Bahamas, braquage (et fourberie) de haut vol

Certains jeux permettent d’insuffler une joyeuse et ludique ambiance dans une soirée. D’autres permettent d’insuffler une joyeuse et ludique ambiance dans une soirée ET de poignarder dans le dos et sans remords tous ses amis. Incontestablement, Bahamas fait partie de la seconde catégorie et c’est une excellente chose tant la trahison est savoureuse quand elle mène à la victoire. C’est tout nouveau (ça sort demain) et c’est signé Matagot.

Harnaché dans le coucou bringuebalant qui vous mène sur une île paradisiaque, vous pouvez presque déjà sentir le sable fin entre vos orteils et le goût d’une Margarita sur vos lèvres. D’un œil distrait, vous contemplez les sacs posés à vos pieds et les liasses de billets qui en débordent. De mémoire de braqueur, c’était le coup le plus facile jamais réalisé. Un plan bien rôdé, des partenaires efficaces, … vous et vos compères allez enfin pouvoir raccrocher les flingues pour profiter d’une vie d’oisiveté fortunée. Vous en êtes là de vos réflexions quand tout a coup, le moteur de l’avion se met à tousser. Quelques nuages de fumée noire et un vent de panique plus tard, il est l’heure de sauter dans le vide. Tout en recomptant les parachutes d’un air résigné, vous posez discrètement la main sur la crosse de votre arme…

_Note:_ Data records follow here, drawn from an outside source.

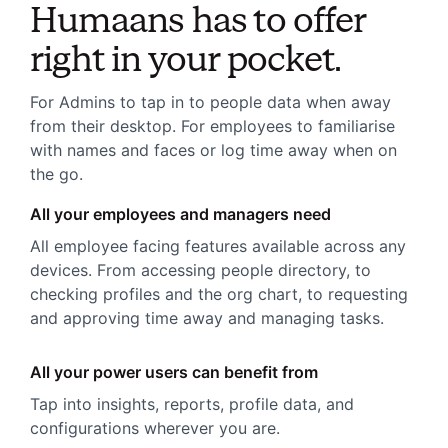
Humaans has to offer
right in your pocket.
For Admins to tap in to people data when away
from their desktop. For employees to familiarise
with names and faces or log time away when on
the go.
All your employees and managers need
All employee facing features available across any
devices. From accessing people directory, to
checking profiles and the org chart, to requesting
and approving time away and managing tasks.
All your power users can benefit from
Tap into insights, reports, profile data, and
configurations wherever you are.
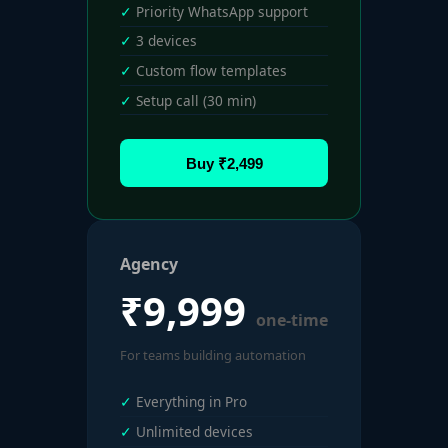
Priority WhatsApp support
3 devices
Custom flow templates
Setup call (30 min)
Buy ₹2,499
Agency
₹9,999
one-time
For teams building automation
Everything in Pro
Unlimited devices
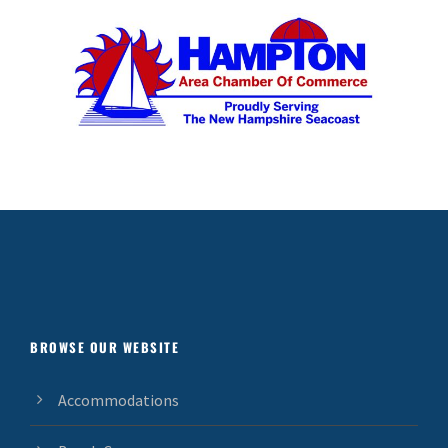
BROWSE OUR WEBSITE
Accommodations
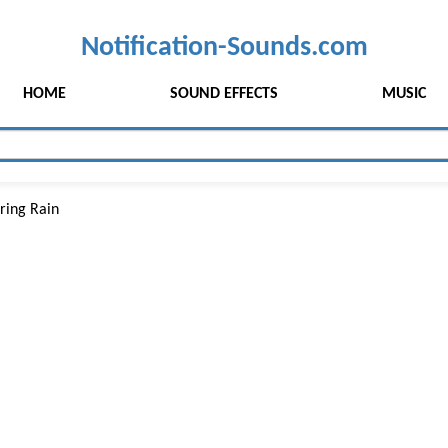
Notification-Sounds.com
HOME
SOUND EFFECTS
MUSIC
ring Rain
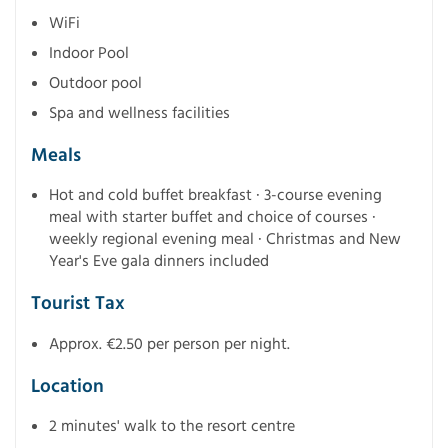
WiFi
Indoor Pool
Outdoor pool
Spa and wellness facilities
Meals
Hot and cold buffet breakfast · 3-course evening
meal with starter buffet and choice of courses ·
weekly regional evening meal · Christmas and New
Year's Eve gala dinners included
Tourist Tax
Approx. €2.50 per person per night.
Location
2 minutes' walk to the resort centre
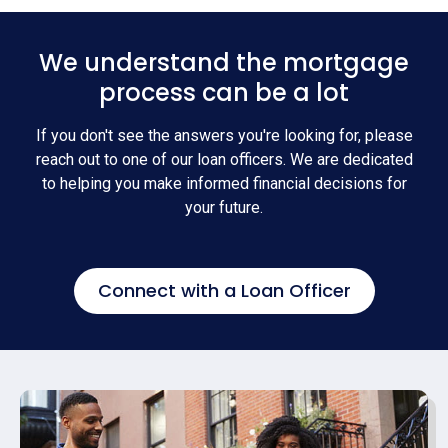
We understand the mortgage
process can be a lot
If you don't see the answers you're looking for, please
reach out to one of our loan officers. We are dedicated
to helping you make informed financial decisions for
your future.
Connect with a Loan Officer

Pas de code d’honneur entre braqueurs

Dans Bahamas, vous incarnez donc un braqueur qui va tout faire pour terminer la partie avec un parachute sur le dos et avec le plus gros sac d’argent possible entre les mains. Pour débuter, chaque joueur va piocher un personnage au hasard et recevoir deux cartes Butin, une carte Action et une carte de départ (c’est-à-dire pour ces dernières un parachute, un faux parachute ou un badge du FBI). Ensuite la partie commence et un premier joueur va lancer les dés et sélectionner dans les résultats obtenus la face qui lui convient. Il pourra s’agir de piocher une carte Butin ou Action, d’en voler une à un autre joueur ou d’activer le pouvoir spécial de son personnage. Une fois le choix effectué et l’action du dé réalisée, il invite un joueur ne possédant pas encore de dé devant lui à choisir une des faces restantes et ainsi de suite. Bien évidemment, plus le paquet de cartes Action s’amenuise, plus grandes sont les chances de voir arriver l’inéluctable moment du crash qui sonnera le glas pour qui ne détient pas de parachute (ou de canot de sauvetage).

Vous l’aurez compris, tout le sel de Bahamas réside dans les (sournoises) interactions entre joueurs. Les différentes cartes Action vont vous permettre à tout moment de semer le chaos dans l’évacuation de l’avion en vous offrant la possibilité de piquer des cartes à vos voisins, de changer la face du dé que l’un d’eux s’apprête à jouer, de jouer à sa place, … On en passe et des plus fourbes.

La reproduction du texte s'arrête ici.